◆ ABOUT THIS EXERCISE
Determine how many lines in the entries below contain the word "html". The reply is that number alone.

◆ Data records
---

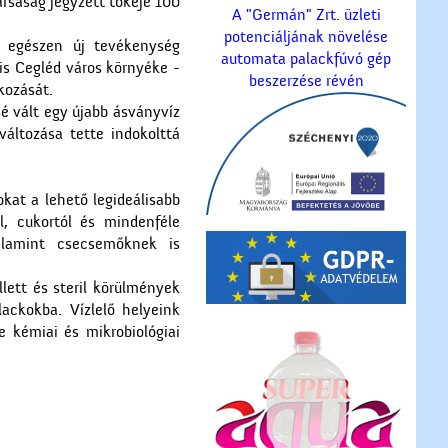
ársaság jegyzett tőkéje 100
A "Germán" Zrt. üzleti
potenciáljának növelése
y egészen új tevékenység
automata palackfúvó gép
is Cegléd város környéke -
beszerzése révén
kozását.
é vált egy újabb ásványvíz
változása tette indokolttá
kat a lehető legideálisabb
l, cukortól és mindenféle
alamint csecsemőknek is
lett és steril körülmények
ackokba. Vízlelő helyeink
 kémiai és mikrobiológiai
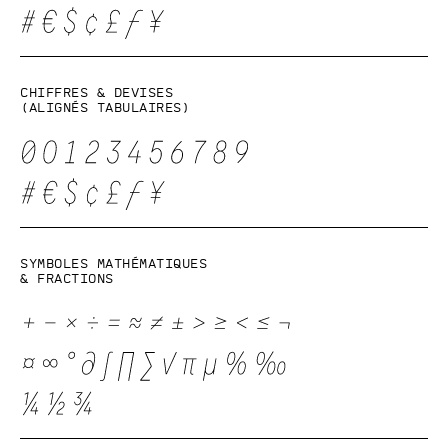
Chiffres & devises
(alignés tabulaires)
Symboles mathématiques
& fractions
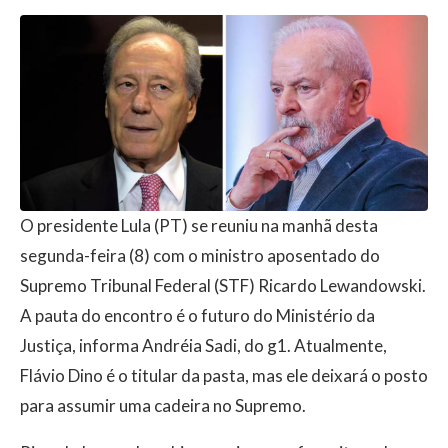
O presidente Lula (PT) se reuniu na manhã desta
segunda-feira (8) com o ministro aposentado do
Supremo Tribunal Federal (STF) Ricardo Lewandowski.
A pauta do encontro é o futuro do Ministério da
Justiça, informa Andréia Sadi, do g1. Atualmente,
Flávio Dino é o titular da pasta, mas ele deixará o posto
para assumir uma cadeira no Supremo.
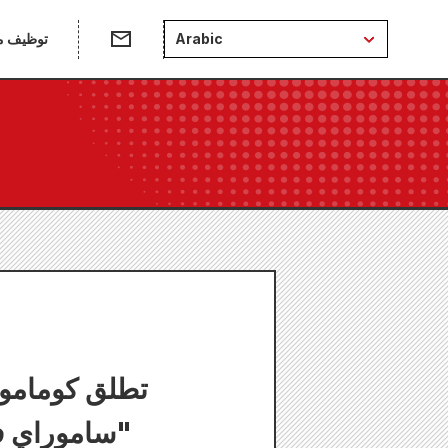
Arabic
توظيف من
"ساموراي ف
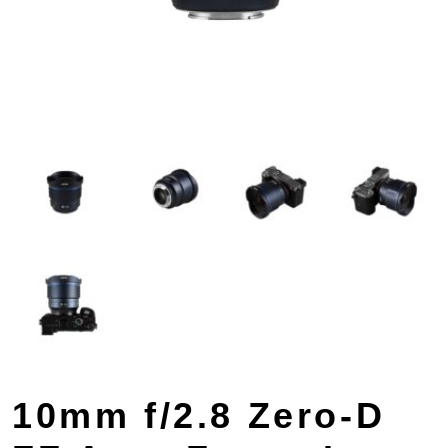
10mm f/2.8 Zero-D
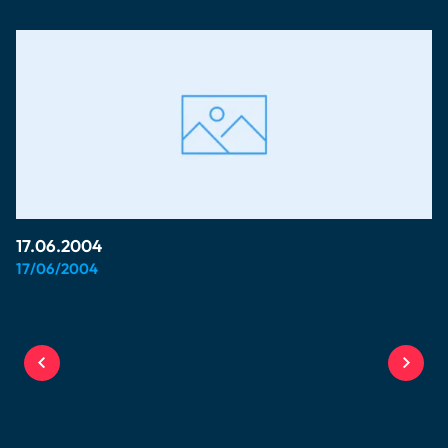
17.06.2004
17/06/2004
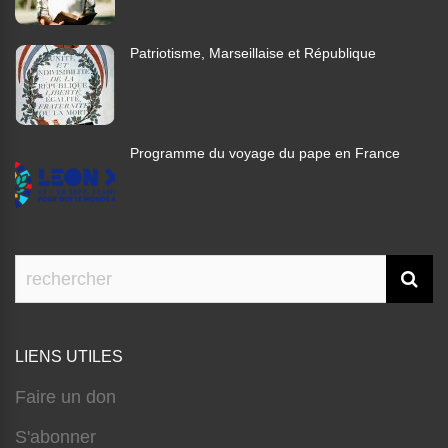
Patriotisme, Marseillaise et République
Programme du voyage du pape en France
LIENS UTILES
Faire un don
S'abonner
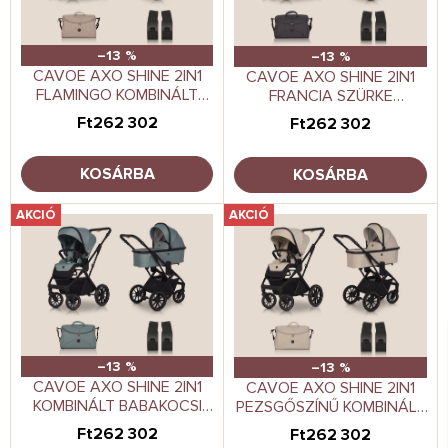
k
d
e
e
k
z
–13 %
–13 %
l
CAVOE AXO SHINE 2IN1
é
CAVOE AXO SHINE 2IN1
FLAMINGO KOMBINÁLT
FRANCIA SZÜRKE
i
s
BABAKOCSI
KOMBINÁLT BABAKOCSI
s
e
Ft262 302
Ft262 302
t
á
KOSÁRBA
KOSÁRBA
j
a
AKCIÓ
AKCIÓ
–13 %
–13 %
CAVOE AXO SHINE 2IN1
CAVOE AXO SHINE 2IN1
KOMBINÁLT BABAKOCSI
PEZSGŐSZÍNŰ KOMBINÁLT
BOHO GREEN
BABAKOCSI
Ft262 302
Ft262 302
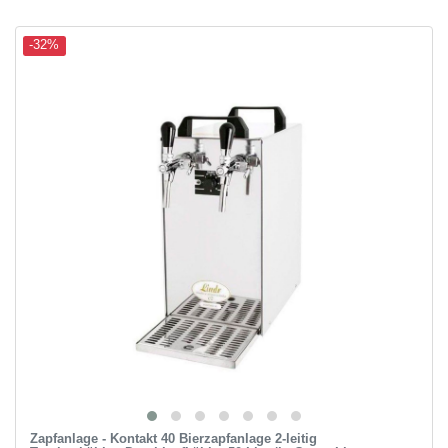
-32%
Zapfanlage - Kontakt 40 Bierzapfanlage 2-leitig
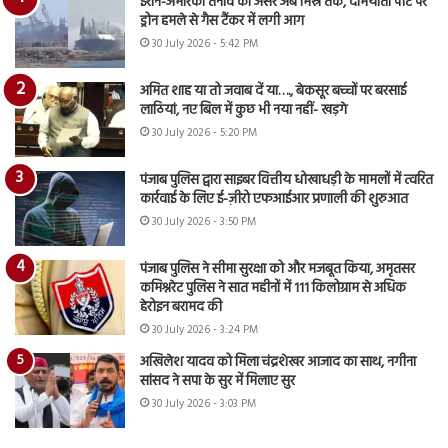
ईरान-अमेरिका तनाव का असर अब मिस्र तक, दमियाता पोर्ट पर
ड्रोन हमले से गैस टैंकर में लगी आग
30 July 2026 - 5:42 PM
अमित शाह या तो जवाब दें या…., बेकसूर बच्चों पर बरसाई
लाठियां, नए बिल में कुछ भी नया नहीं- खड़गे
30 July 2026 - 5:20 PM
पंजाब पुलिस द्वारा साइबर वित्तीय धोखाधड़ी के मामलों में त्वरित
कार्रवाई के लिए ई-ज़ीरो एफआईआर प्रणाली की शुरुआत
30 July 2026 - 3:50 PM
पंजाब पुलिस ने सीमा सुरक्षा को और मजबूत किया, अमृतसर
कमिश्नरेट पुलिस ने सात महीनों में 111 किलोग्राम से अधिक
हेरोइन बरामद की
30 July 2026 - 3:24 PM
अखिलेश यादव को मिला चंद्रशेखर आजाद का साथ, नगीना
सांसद ने सपा के सुर में मिलाए सुर
30 July 2026 - 3:03 PM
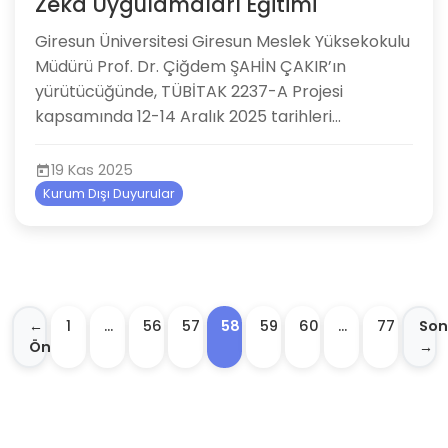
Zeka Uygulamaları Eğitimi
Giresun Üniversitesi Giresun Meslek Yüksekokulu
Müdürü Prof. Dr. Çiğdem ŞAHİN ÇAKIR’ın
yürütücüğünde, TÜBİTAK 2237-A Projesi
kapsamında 12-14 Aralık 2025 tarihleri...
19 Kas 2025
Kurum Dışı Duyurular
←
1
…
56
57
58
59
60
…
77
Son
Önceki
→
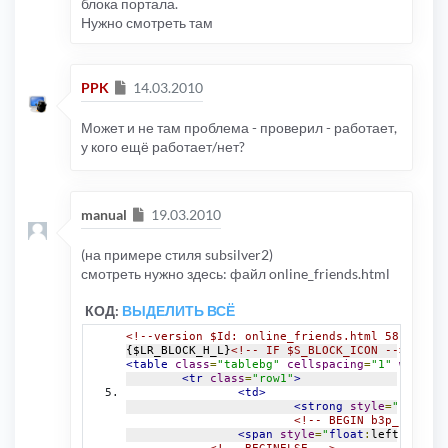
блока портала.
Нужно смотреть там
Сообщение
PPK
14.03.2010
Может и не там проблема - проверил - работает,
у кого ещё работает/нет?
Сообщение
manual
19.03.2010
(на примере стиля subsilver2)
смотреть нужно здесь: файл online_friends.html
КОД:
ВЫДЕЛИТЬ ВСЁ
<!--version $Id: online_friends.html 581 2009-
{$LR_BLOCK_H_L}
<!-- IF $S_BLOCK_ICON -->
<img
s
<table
class
=
"tablebg"
cellspacing
=
"1"
width
=
"
<tr
class
=
"row1"
>
<td>
<strong
style
=
"
color
:
g
<!-- BEGIN b3p_friends
<span
style
=
"
float
:
left
;
"
><img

---

◆ THE COMPLETED TASK
2